Though the majority of the correlation network features of DX (communities and hub nodes) disappeared in the plasma of the same patients at the first CR stage, the proteome and metabolome profiles of the latter were still different from those of the HC plasma samples. This result is perhaps not unexpected given that, at the first hematological CR, though normal hematopoiesis is restoring, minimal residual leukemia elements, especially some APL cells at the end stage of granulocytic differentiation, still need to be cleared off upon direct effect of ATRA/ATO from patients’ blood and bone marrow. Indeed, the time point of the first CR did not necessarily represent the same steady-state as that of HCs. The immune cells induced by the drugs performed a cytotoxic function against residual APL cells. Thus, the special patterns of correlating networks in the CR plasma composition, compared with those in HCs, might be indicative of a para-normal status that can feature the rebuilding of the physiologic hematopoietic system and the eradication of residual blasts by regaining normal immune functions.
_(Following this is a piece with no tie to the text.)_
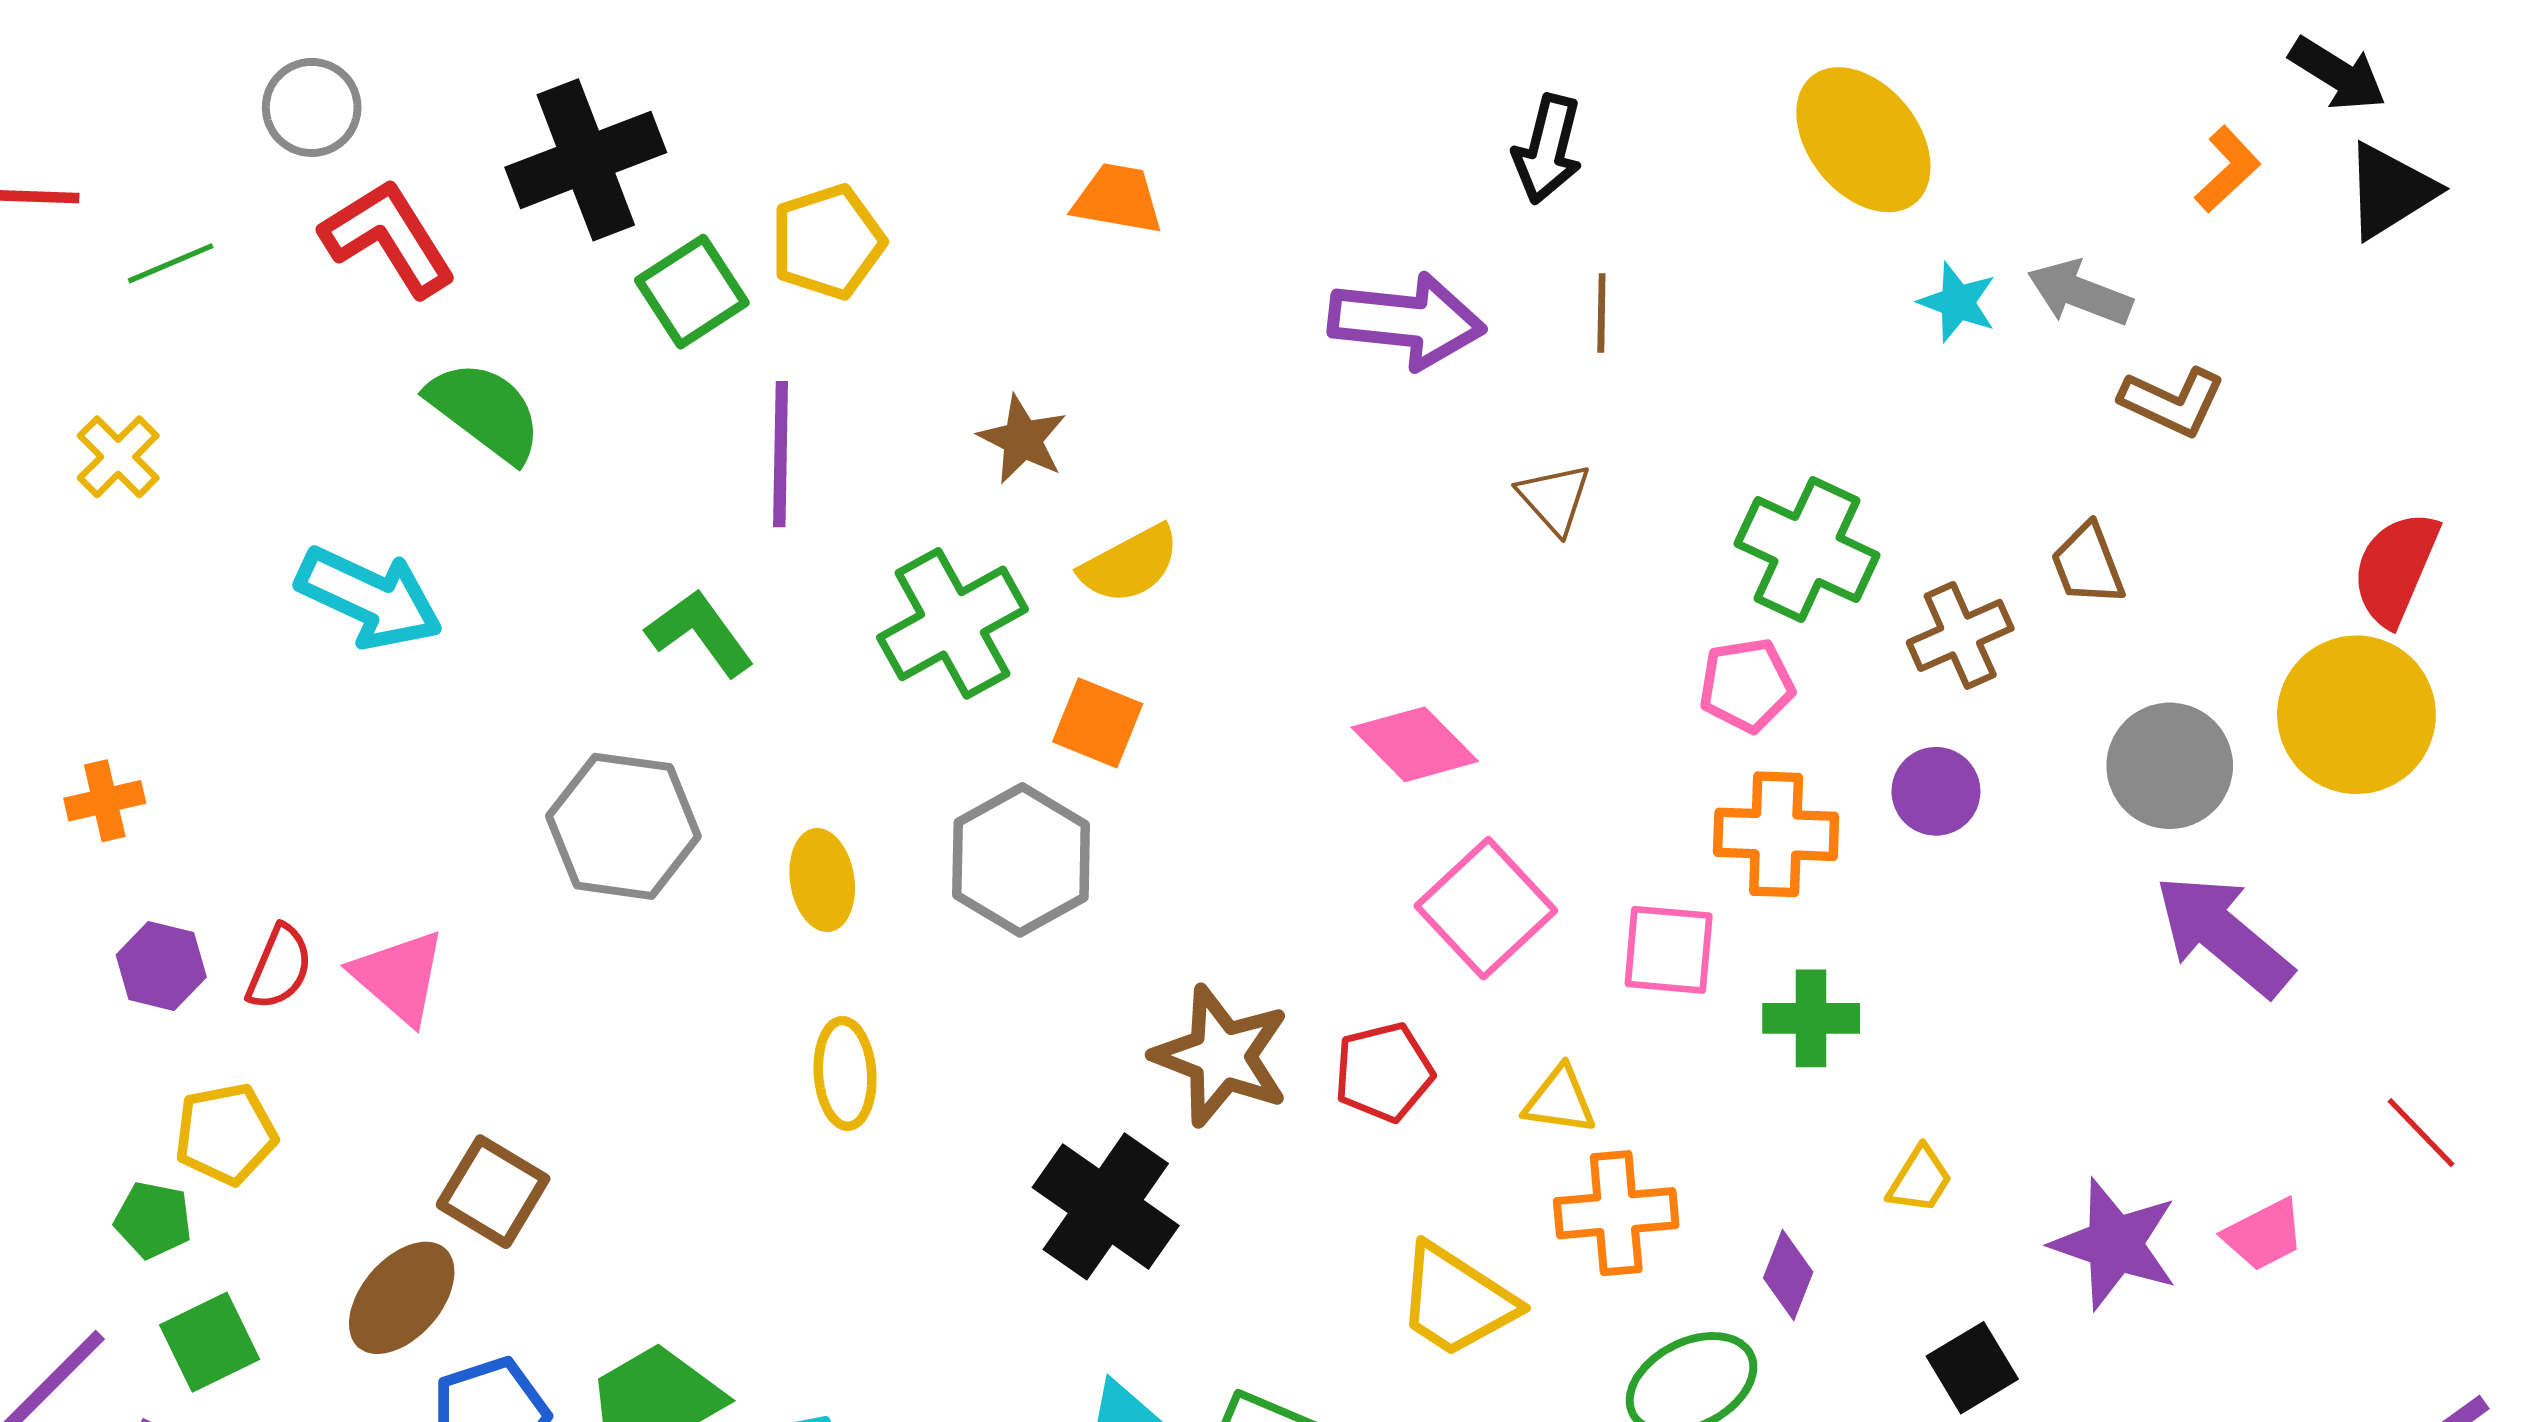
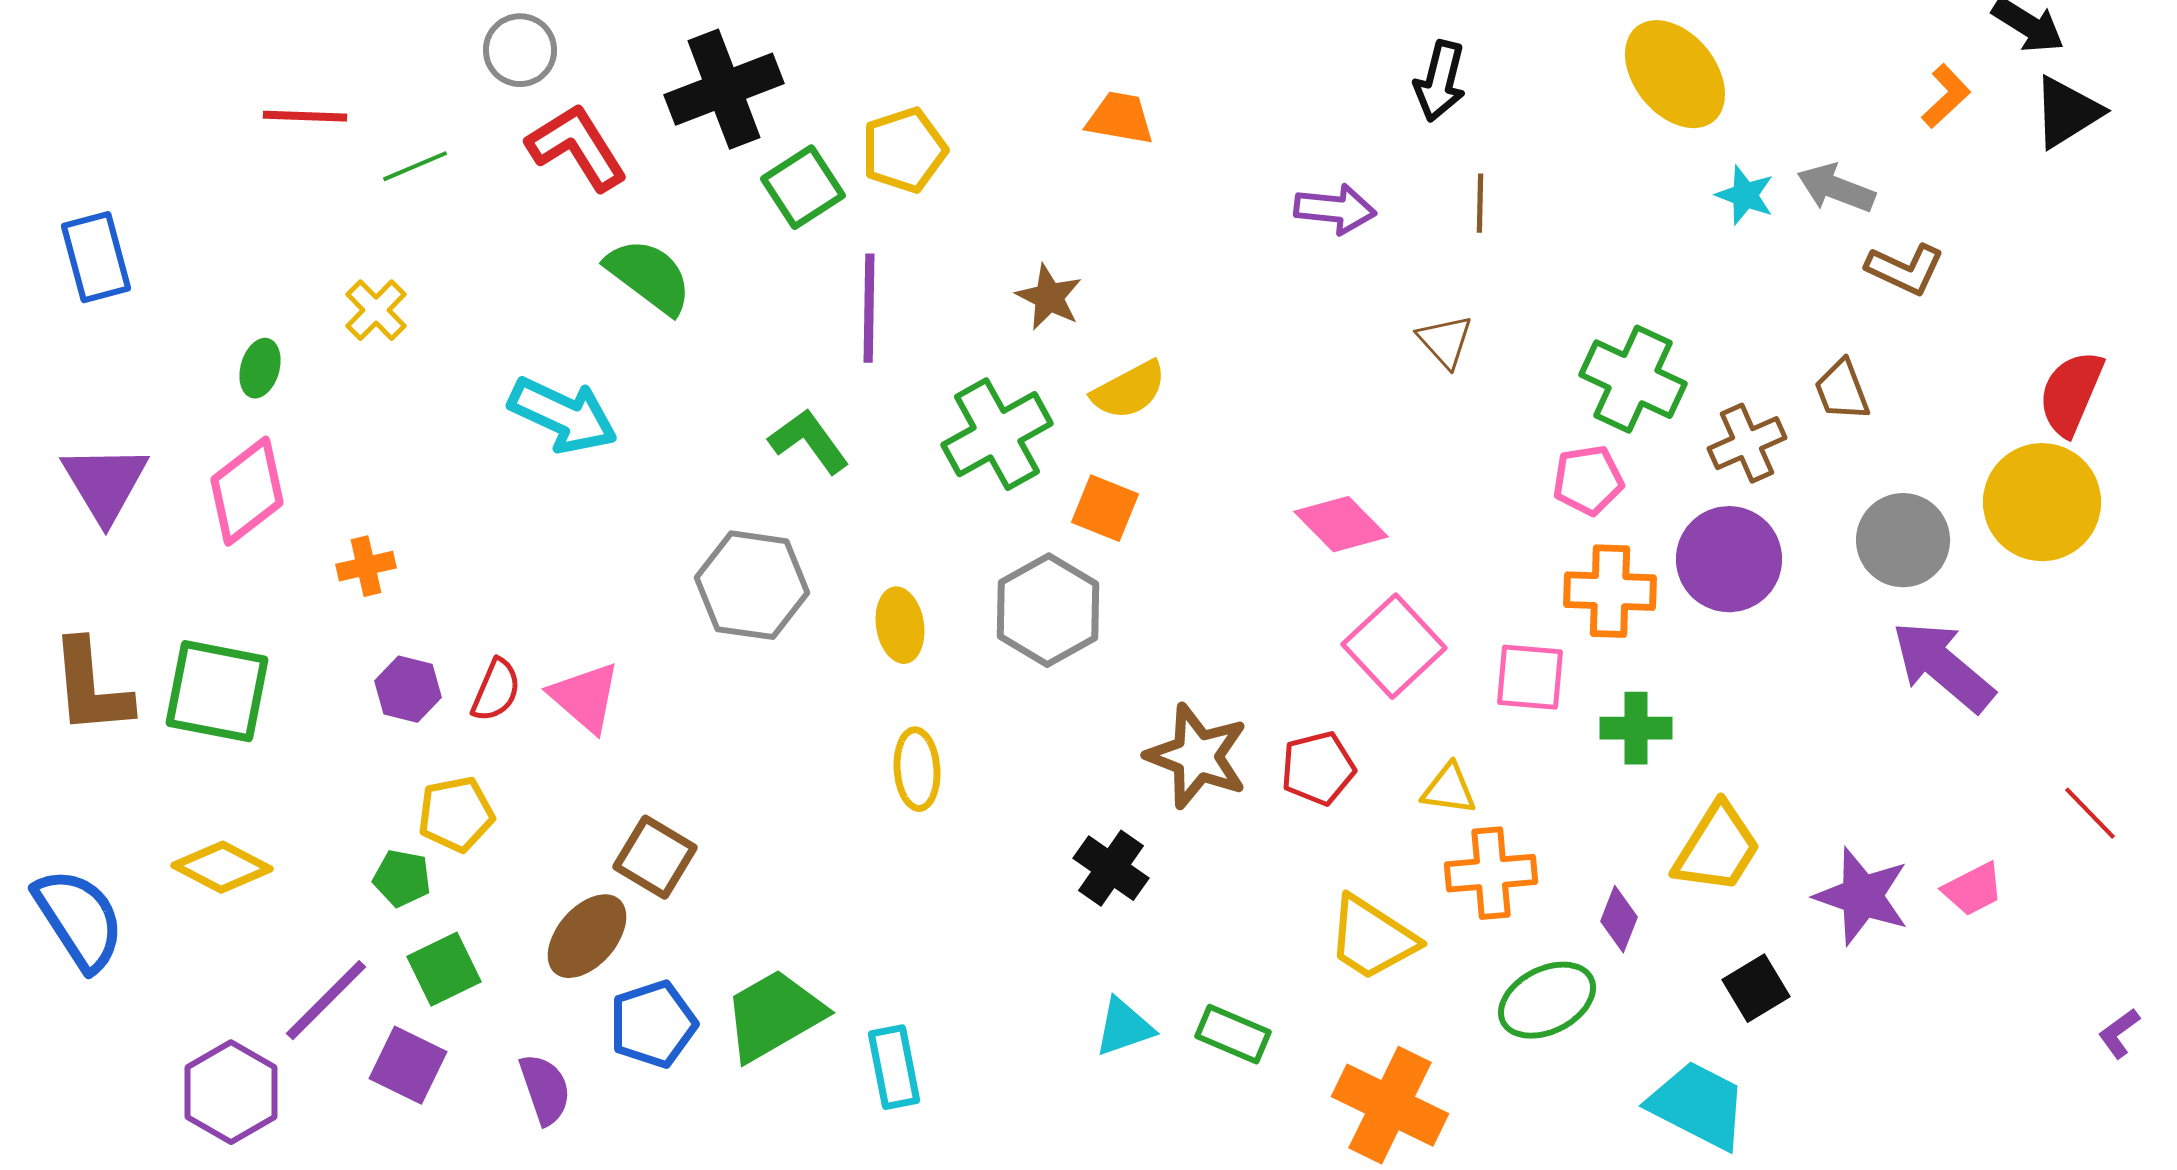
purple arrow: (1407, 321) -> (1335, 209), size x0.7
purple circle: (1936, 791) -> (1729, 559), size x1.6
yellow trapezoid: (1920, 1180) -> (1717, 848), size x1.8
black cross: (1106, 1206) -> (1111, 868), size x0.7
Further studies shall be directed at distinguishing these two scenarios. Additionally, further investigation is warranted to explore the potential impact of specific effects of ATRA/ATO during maintenance therapy. These considerations can provide a deeper understanding of the complex interplay between treatment regimens and alterations in the plasma proteome or metabolome, which may ultimately inform personalized treatment strategies for patients with acute promyelocytic leukemia.
Altogether, our study demonstrates that the multidimensional correlation network of the plasma proteomes and metabolomes, in conjunction with tissue- or cell-type specific gene expression profiles, facilitates the comprehensive analysis of the leukemia microenvironment and discovery of mechanistic linkages between factors at cellular and molecular levels. This analysis pipeline may be applied to the study of other types of leukemia.